What to produce: What are the lines, copied exactly, from the one containing "The width and" through the final line of the material? Leave the pictures out.

*** Begin section ***

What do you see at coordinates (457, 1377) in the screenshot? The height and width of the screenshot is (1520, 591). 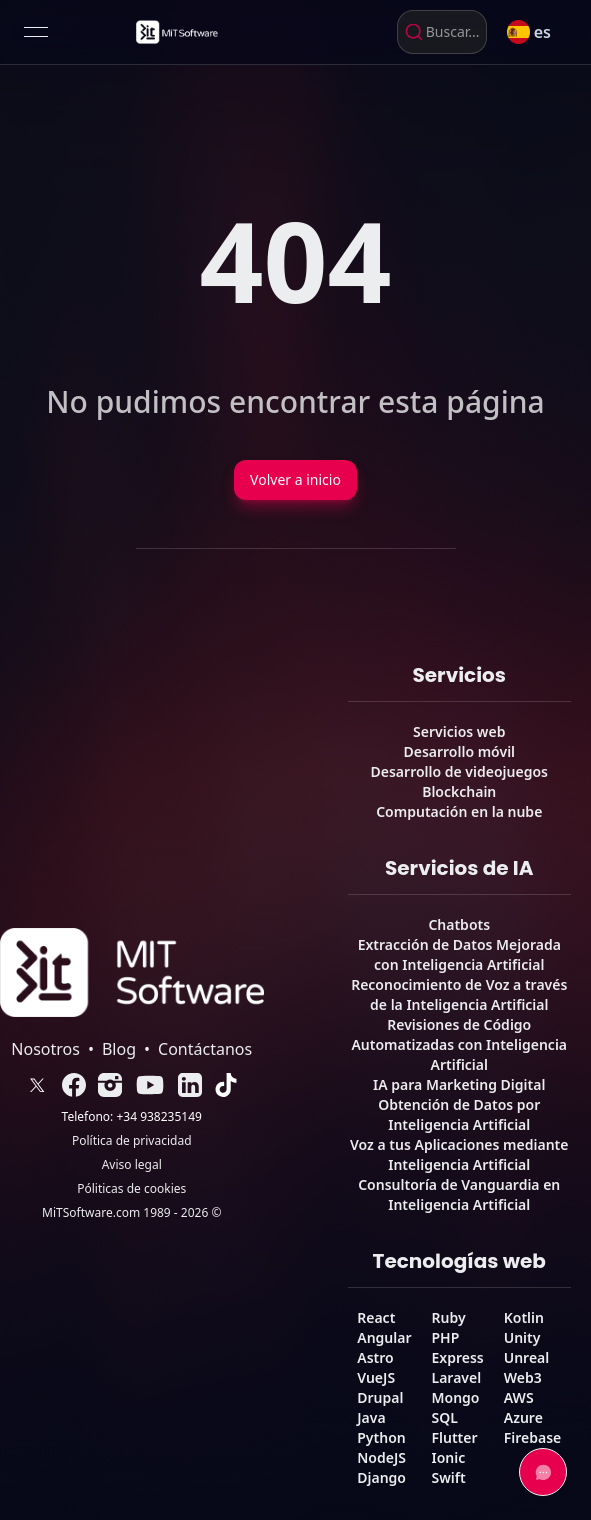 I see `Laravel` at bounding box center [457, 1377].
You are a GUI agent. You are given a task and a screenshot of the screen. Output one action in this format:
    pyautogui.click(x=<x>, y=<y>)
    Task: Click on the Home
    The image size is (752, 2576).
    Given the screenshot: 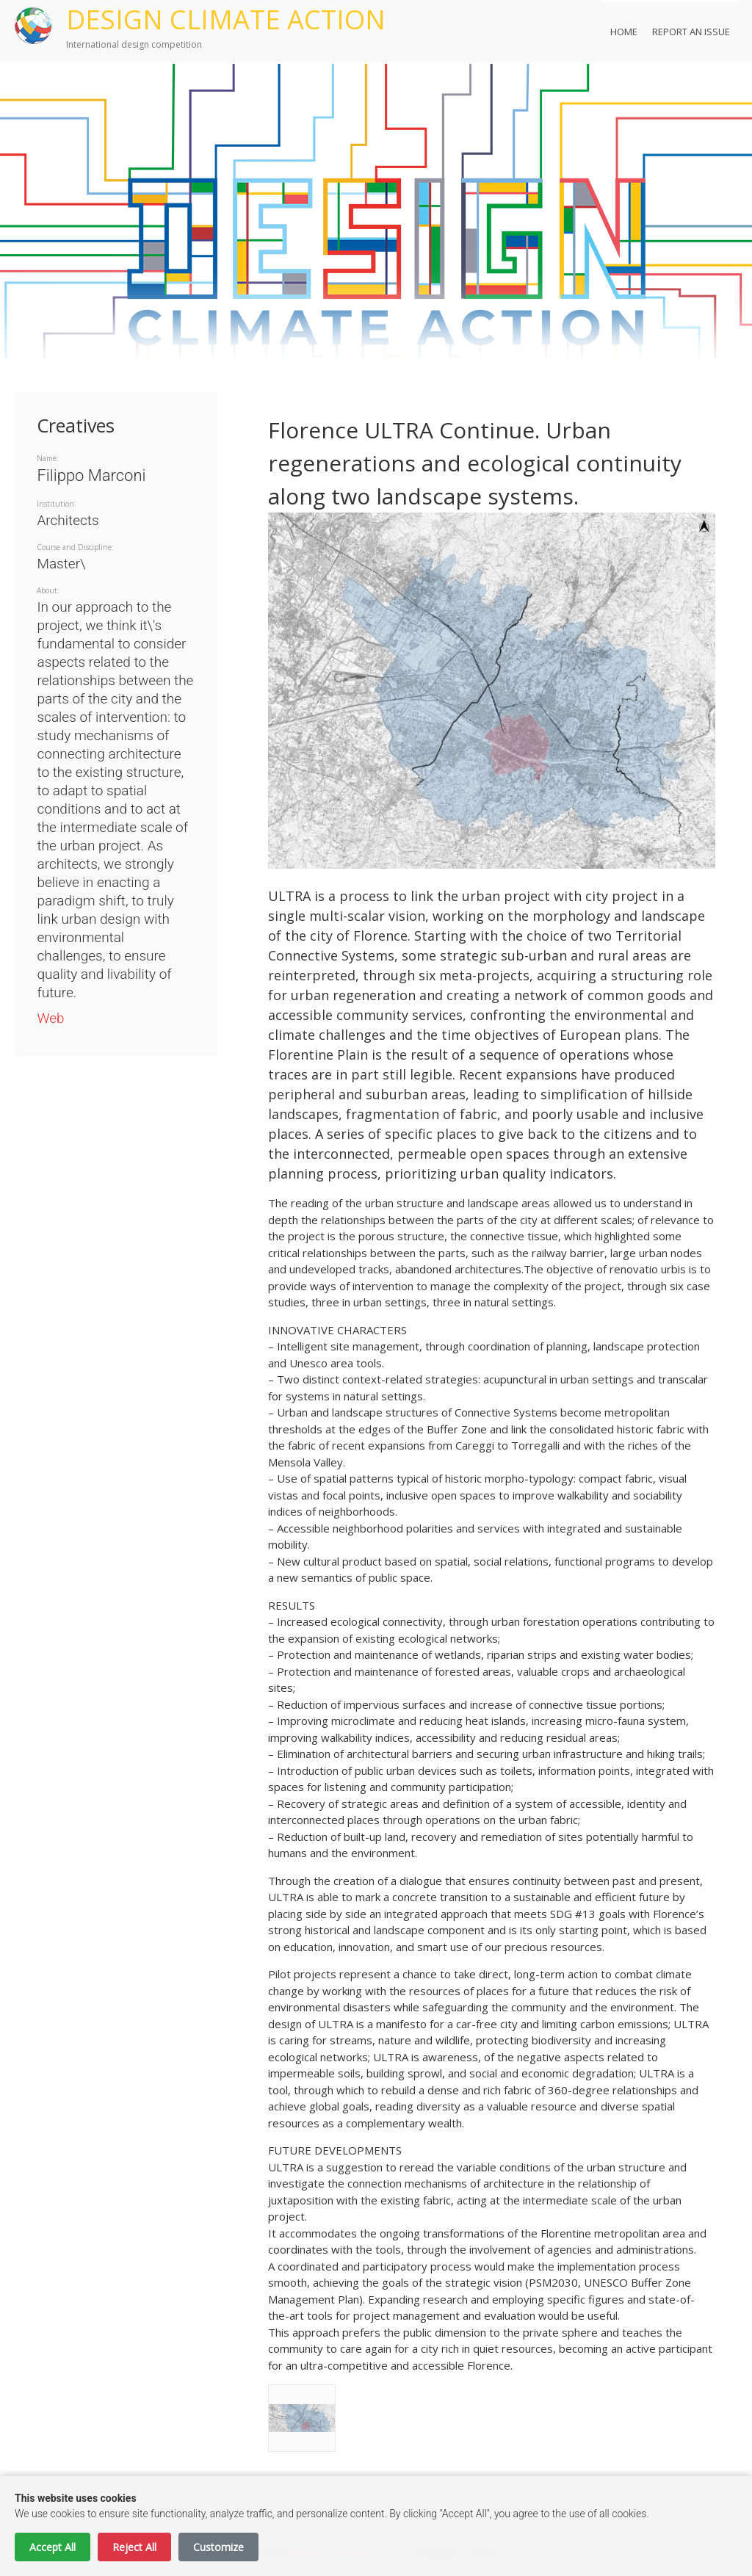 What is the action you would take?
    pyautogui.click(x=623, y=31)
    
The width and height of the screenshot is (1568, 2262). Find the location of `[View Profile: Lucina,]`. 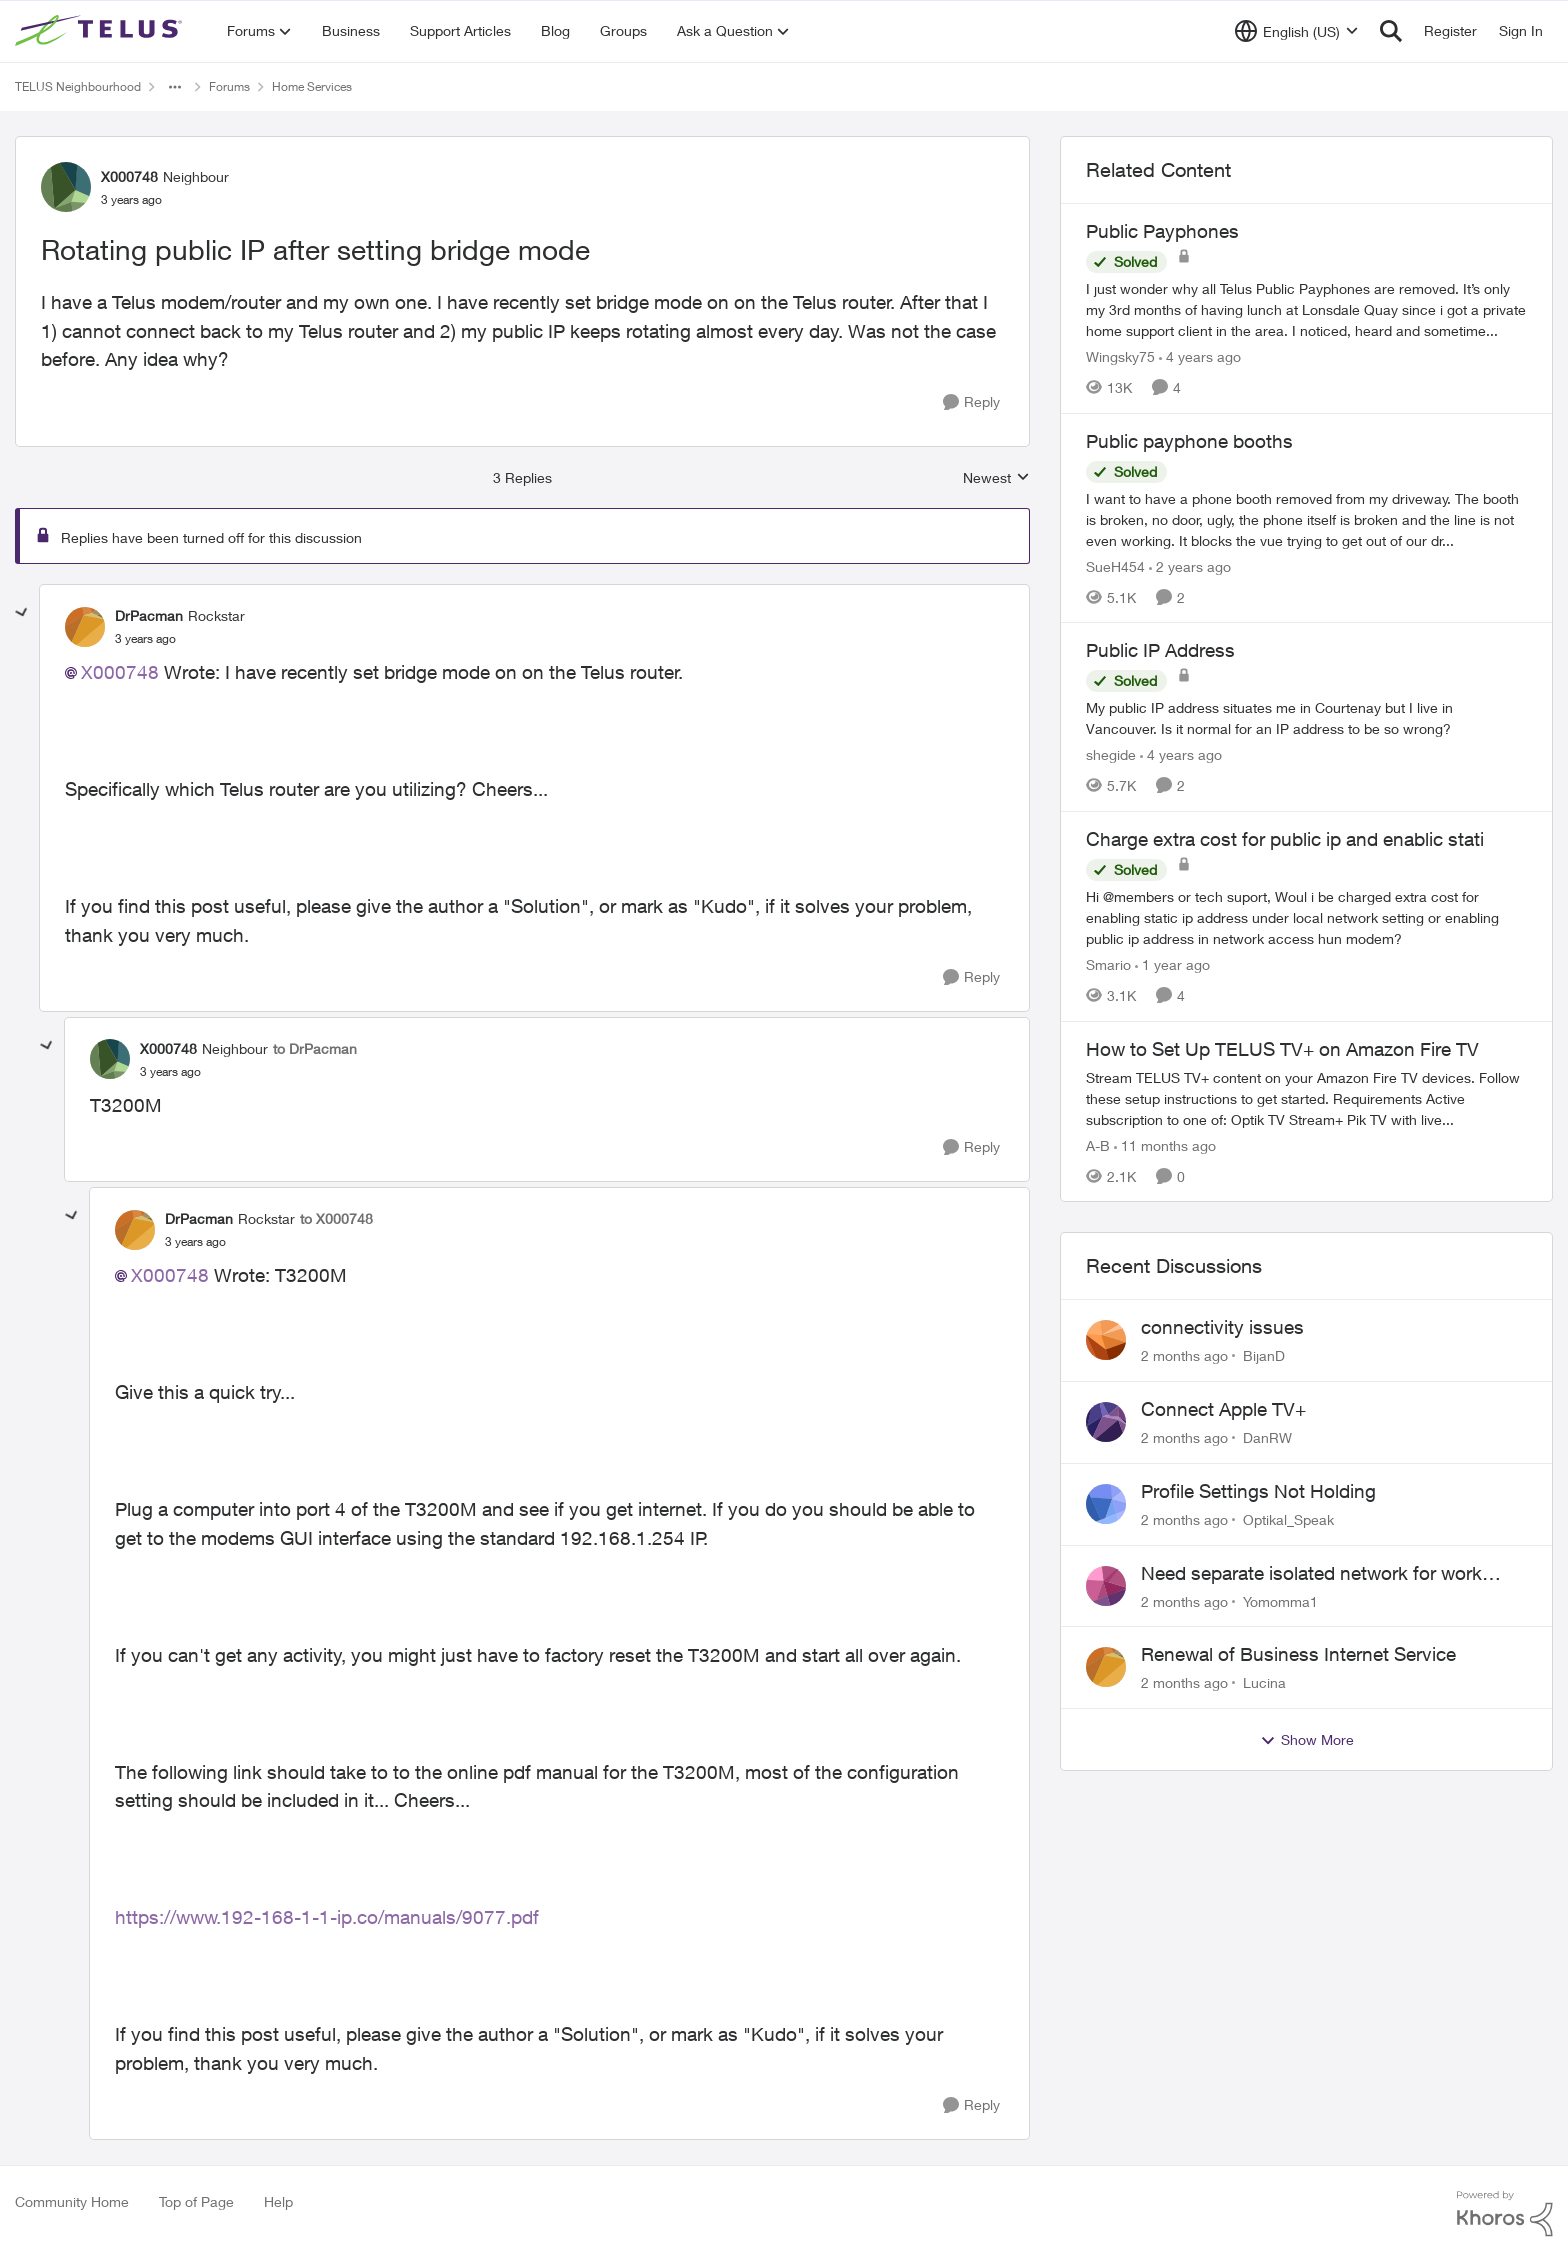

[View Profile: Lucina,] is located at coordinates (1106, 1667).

*** End section ***

Response for this exercise:
The width and height of the screenshot is (1568, 2262). Find the location of `[View Profile: Lucina,]`. 

[View Profile: Lucina,] is located at coordinates (1106, 1667).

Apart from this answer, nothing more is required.